Top of EXTRACTED DATA

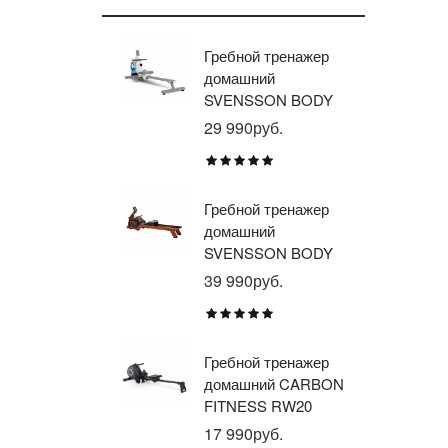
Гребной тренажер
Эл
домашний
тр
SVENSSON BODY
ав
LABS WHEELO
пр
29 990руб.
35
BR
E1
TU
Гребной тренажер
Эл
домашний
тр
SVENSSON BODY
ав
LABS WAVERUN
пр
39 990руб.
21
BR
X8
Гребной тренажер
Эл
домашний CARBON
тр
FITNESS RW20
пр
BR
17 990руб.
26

Bottom of EXTRACTED DATA
Top of EXTRACTED DATA

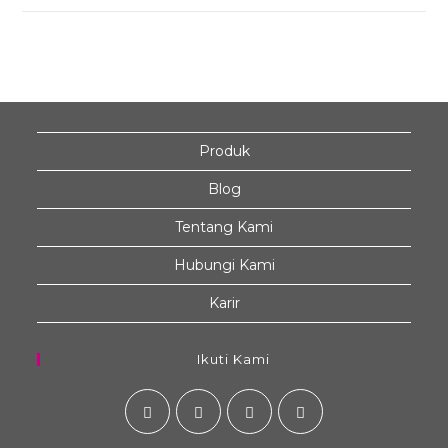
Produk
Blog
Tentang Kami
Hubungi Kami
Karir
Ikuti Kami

Bottom of EXTRACTED DATA

WORK REQUEST
Look through the entries above for the word "Kami". Say how many lines contain it, using only a number.

RESULT BELOW
3